Northern Ireland however, is even more dependent upon the economic and social benefits of higher education, as it attempts to transform its economy to develop a knowledge-based industrial sector and to encourage FDI (8). Both QUB and UU are major economic enterprises in themselves, with their combined activities generating over £1.5billion of output and £845million, or 2.6% of Northern Ireland’s Gross Added Value (GVA), in 2013 (9). The importance of attracting FDI is highlighted in the 2015 Stormont Agreement ‘A Fresh Start’ which includes a commitment to reduce corporation tax rates to 12.5% from April 2018.  A recent background analysis by the UK Treasury identified the main benefit of a reduced corporation tax rate as being additional investment into Northern Ireland by new foreign owned firms and existing firms. This analysis estimates that FDI will grow by over £300m per annum within 10 years of a reduction of the corporation tax rate, which will lead to increased economic growth and a stronger private sector. This will make a major contribution to a rebalancing of the Northern Irish economy (10). The Northern Ireland Economic Reform Group has also estimated that a reduction in the rate of corporation tax to 12.5% could lead to the creation of 90,000 new jobs over a 20 year period (11). It seems counter-productive therefore, to be establishing a tax regime to stimulate FDI, while simultaneously undermining this effort by cutting funding to the universities with a resultant reduction in student places and quality. This will be discussed in more detail in the section below.


The consequences of continued underfunding of HE in Northern Ireland

Notwithstanding the limitations on public expenditure in Northern Ireland there has been an understandable political wish to maintain a low tuition fees regime. However, the current funding model is unsustainable. There is no magic formula that will allow Northern Ireland to simultaneously offer a low fee, high quality university system with low government support.  The consequences of failing to address the problem are fourfold.

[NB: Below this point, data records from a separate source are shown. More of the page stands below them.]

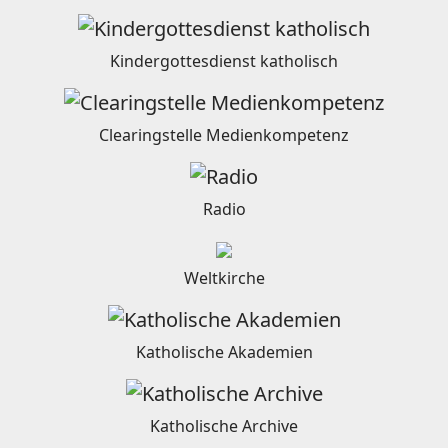
Kindergottesdienst katholisch
Clearingstelle Medienkompetenz
Radio
Weltkirche
Katholische Akademien
Katholische Archive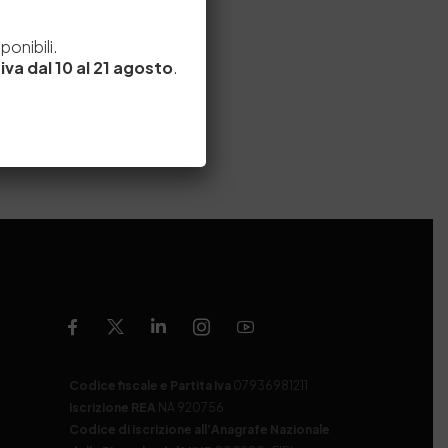
e
onibili.
iva dal 10 al 21 agosto
.
Codice fiscale e Partita Iva
07936981211
Iscrizione REA
NA 920756
Codice di iscrizione all’Anagrafe Nazionale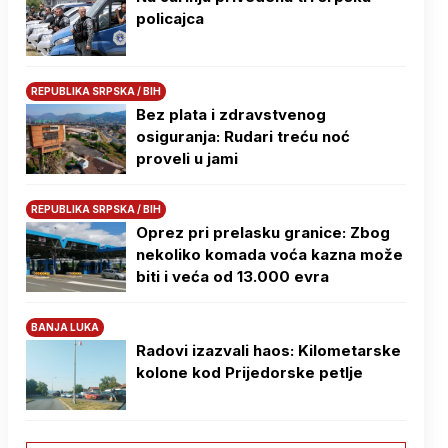
policajca
REPUBLIKA SRPSKA / BIH
Bez plata i zdravstvenog
osiguranja: Rudari treću noć
proveli u jami
REPUBLIKA SRPSKA / BIH
Oprez pri prelasku granice: Zbog
nekoliko komada voća kazna može
biti i veća od 13.000 evra
BANJA LUKA
Radovi izazvali haos: Kilometarske
kolone kod Prijedorske petlje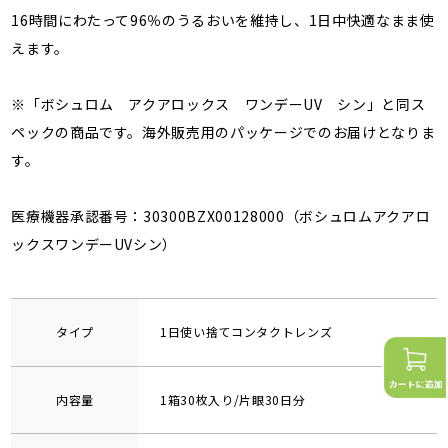
16時間にわたって96％のうるおいを維持し、1日中快適なまま使
えます。
※「ボシュロム アクアロックス ワンデーUV シン」と同ス
ペックの商品です。海外販売用のパッケージでのお届けとなりま
す。
医療機器承認番号：30300BZX00128000（ボシュロムアクアロ
ックスワンデーUVシン）
タイプ
1日使い捨てコンタクトレンズ
内容量
1箱30枚入り/片眼30日分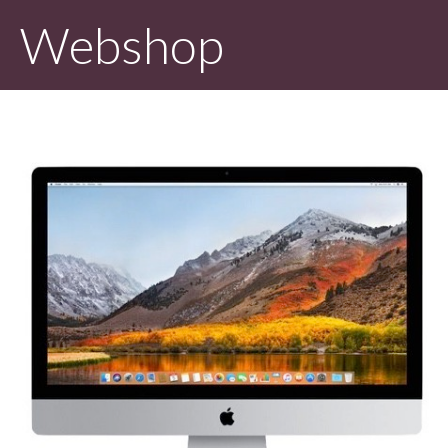
Webshop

 a.      Quality and reputation

The Northern Ireland universities have a commendable track record in offering higher education at a standard competitive with their counterparts in Great Britain and internationally. This has been confirmed by successive audits at subject and institutional level by the Quality Assurance Agency (QAA) and by various professional bodies and statutory agencies. It is also reflected in the universities’ performance in various national and international rankings which tend to place them within the middle quartiles of UK institutions. Actual and perceived institutional quality is an increasing factor in determining students’ choice of university and subject area. This is particularly true of overseas students. It is also an important selection criterion for employers and inward investment companies. It is inconceivable that Northern Ireland’s universities will be able to maintain quality standards and reputation comparable to their counterparts and competitors in Great Britain and elsewhere while being funded at substantially lower levels per student. 

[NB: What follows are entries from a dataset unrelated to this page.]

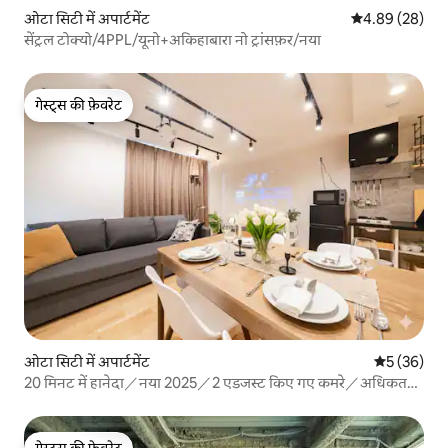
ओटा सिटी में अपार्टमेंट
औसत रेटिंग 5 में 
4.89 (28)
सेंट्रल टोक्यो/4PPL/यूनो+अकिहाबारा नो ट्रांसफ़र/नया
गेस्ट्स की फ़ेवरेट
गेस्ट्स की फ़ेवरेट
ओटा सिटी में अपार्टमेंट
औसत रेटिंग 5 
5 (36)
20 मिनट में हानेदा／नया 2025／2 एडजस्ट किए गए कमरे／अधिकतम
7
गेस्ट्स की फ़ेवरेट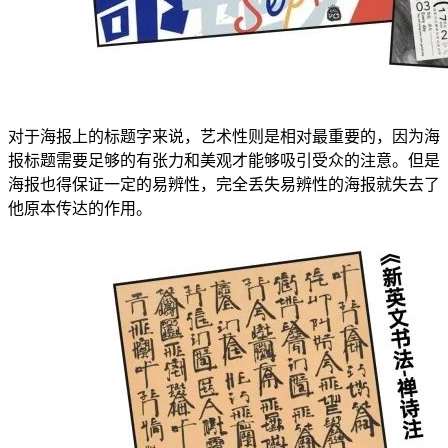
对于海报上的标题字来说，艺术性则是相对最重要的，因为海
报标题需要足够的有张力和美观才能够吸引受众的注意。但是
海报也得保证一定的易辨性，完全丢失易辨性的海报就失去了
他原本传达的作用。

 b.      ‘Brain drain’ and cap on HE expansion

Northern Ireland produces more young people going to university than any other part of the UK (49.5%, compared to 47% for the UK overall). A large proportion (31%) of Northern Ireland’s students currently attend university in Britain. There has been an 8% rise in this figure in the ten years ending 2011/12 and this seems likely to increase due to the limitation on student places locally and expanding opportunities in England and Wales (12,13). Under the current funding model in Northern Ireland, and as a result of limitations on public expenditure, there is a formal Maximum Student Numbers Cap (MaSN Cap) operating within the local universities. As further cuts impact from 2015/16, and in order to protect quality standards, the universities have had to reduce projected numbers by some 2,200 below the previous MaSN cap.

Contrastingly, as a result of the introduction of increased tuition fees in England, the UK government has been able to abolish student number controls there from 2015-16. There were practical, economic and political reasons behind this decision (14):


  • the expectation that demand for higher education will remain strong;
  • more higher-level skills will raise economic performance; 
  • educational opportunities and meeting people’s aspirations are likely to be popular politically; and
  • a market in higher education would be created where none existed previously.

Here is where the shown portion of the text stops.